The University adds that it had lawful reasons for acting as it did. A new department chair asked faculty members to submit student evaluations for use in the meritpay process. Albrechtsen refused to do this, and the chair responded by withholding any merit pay increase. The new chair asked Albrechtsen for a current curriculum vitae so that she could assess whether his knowledge encompassed the subjects he proposed to teach ("Wilderness Medicine" and "Electrocardiography"); again Albrechtsen refused, and again the chair followed Albrechtsen's "no" with a "no" of her own. Albrechtsen concedes that he refused to furnish a current C.V. or hand over student evaluations; he says that he viewed the requests as harassing and that the Department should have known his qualifications to teach the workshops and receive a merit increase. Maybe--though new administrators may want to verify for themselves what their predecessors supposedly knew. Often people come to management posts planning to change the way things are done, so the fact that Albrechtsen had taught these workshops, and received merit increases, in years past does not imply that the new chair must have been discriminating or retaliating when she asked for information and concluded that a truculent faculty member should not receive a reward. With only the January 1997 letter to go on it would be impossible for a jury reasonably to conclude that the decisions in spring 1998 were retaliation rather than a use of the broom that new managers often bring to office.

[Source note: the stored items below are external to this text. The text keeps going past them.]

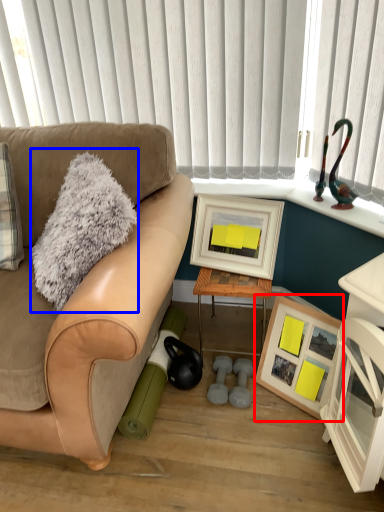 Question: Which object is closer to the camera taking this photo, picture frame (highlighted by a red box) or throw pillow (highlighted by a blue box)?

Choices:
 (A) picture frame
 (B) throw pillow

Answer: (B) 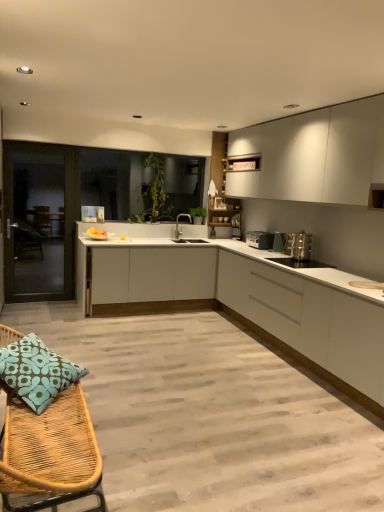 Question: Is satin nickel faucet at center taller or shorter than transparent glass door at left?

Choices:
 (A) tall
 (B) short

Answer: (B)

Question: From a real-world perspective, is satin nickel faucet at center positioned above or below transparent glass door at left?

Choices:
 (A) below
 (B) above

Answer: (B)

Question: Which object is positioned farthest from the satin silver toaster at right, which appears as the 2th appliance when viewed from the back?

Choices:
 (A) white matte cabinet at center, the 2th cabinetry when ordered from bottom to top
 (B) white matte cabinet at right, arranged as the 1th cabinetry when ordered from the bottom
 (C) satin nickel faucet at center
 (D) transparent glass door at left
 (E) white matte cabinet at upper right, marked as the 3th cabinetry in a bottom-to-top arrangement

Answer: (D)

Question: Which of these objects is positioned closest to the satin silver toaster at right, which ranks as the second appliance in front-to-back order?

Choices:
 (A) transparent glass door at left
 (B) silver metallic toaster at center, which is the third appliance in front-to-back order
 (C) white matte cabinet at center, placed as the 2th cabinetry when sorted from top to bottom
 (D) satin nickel faucet at center
 (E) blue printed cushion at lower left

Answer: (B) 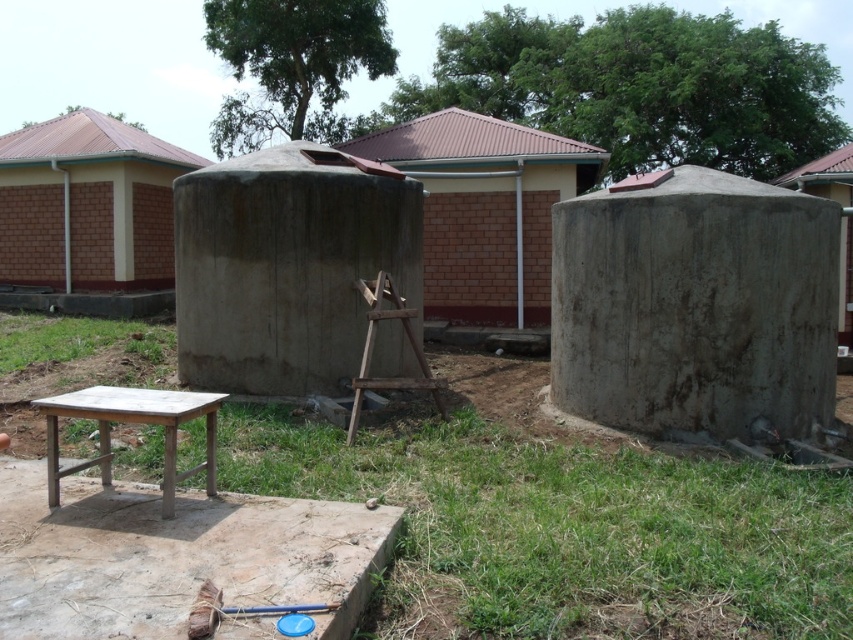 Question: Is the position of concrete hut at center less distant than that of wooden table at lower left?

Choices:
 (A) no
 (B) yes

Answer: (A)

Question: Is brown brick wall at left further to camera compared to wooden table at lower left?

Choices:
 (A) no
 (B) yes

Answer: (B)

Question: Among these objects, which one is farthest from the camera?

Choices:
 (A) gray concrete tank at center
 (B) wooden table at lower left

Answer: (A)

Question: Is concrete hut at center above wooden table at lower left?

Choices:
 (A) no
 (B) yes

Answer: (B)

Question: Which of the following is the closest to the observer?

Choices:
 (A) gray concrete tank at center
 (B) wooden table at lower left
 (C) concrete hut at center
 (D) brown brick wall at left

Answer: (B)

Question: Among these points, which one is farthest from the camera?

Choices:
 (A) (531, 177)
 (B) (32, 177)

Answer: (B) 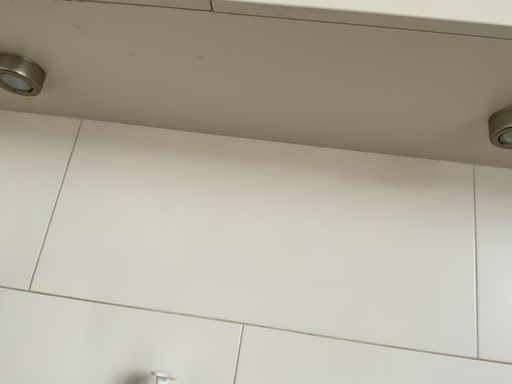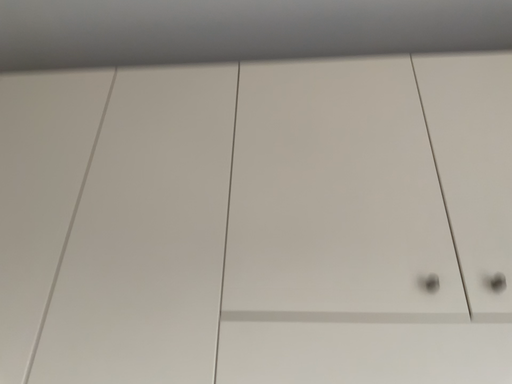 Question: Which way did the camera rotate in the video?

Choices:
 (A) rotated downward
 (B) rotated upward

Answer: (B)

Albrechtsen tells us that the protected speech occurred between 1987 and 1991, when he made numerous protests about sex discrimination. By his lights, what the 1997 letter does is imply that the Department would not have forgotten these events. Yet Albrechtsen does not point to any example of his pre-1997 protests in the record. The few references in his brief to the trial record yield only allusions to what may have happened. Because the record does not establish the contents of these communications--at least, Albrechtsen's references did not enable us to find them--it is hard to see how the evidence could be sufficient. And the possibility that Albrechtsen uttered more recent complaints is not an assertion that Albrechtsen made on the stand. The "long litany of stuff" that the University's chancellor mentioned (without detail) during his testimony lacks any date or content; Albrechtsen did not attempt at trial or on appeal to explain what this "stuff" might be. Nor could we find any case in which a claim has been held sufficient despite lack of any detail about who said what to whom and when. Albrechtsen has not substantiated any claim that the University retaliated against oral statements made roughly contemporaneously with the 1997 letter. That leaves the earlier protests.
It would be bizarre for an academic department to wait most of a decade, promoting the faculty member repeatedly (Albrechtsen received tenure in 1989, was promoted to associate professor in 1991 and to full professor in 1995), and allowing him to teach the summer workshops of his choice, only to "retaliate" by withholding a raise and canceling two workshops in 1998. If the Department had it in for him all the while, why the promotions and the substantial raises that went with them? We do not know of any case in which a court has found (or permitted a jury to find) that action so long deferred after the provocation, despite the possibility of immediate retaliation (an important qualification, see McGuire v. Springfield, 280 F.3d 794, 796 (7th Cir. 2002)), could be deemed a consequence of that provocation. To the contrary, we regularly sustain summary judgments based on the view that a year's gap between the act and the supposed consequence shows that a causal relation is too unlikely to support a decision by the preponderance of the evidence. See, e.g., Lalvani v. Cook County, 269 F.3d 785, 790-91 (7th Cir. 2001); Horwitz v. Board of Education, 260 F.3d 602, 612-16 (7th Cir. 2001). Here the gap was at least seven years. A contention that the events of 1987 to 1991 caused the decisions of 1998 is too farfetched to be the basis of a money judgment.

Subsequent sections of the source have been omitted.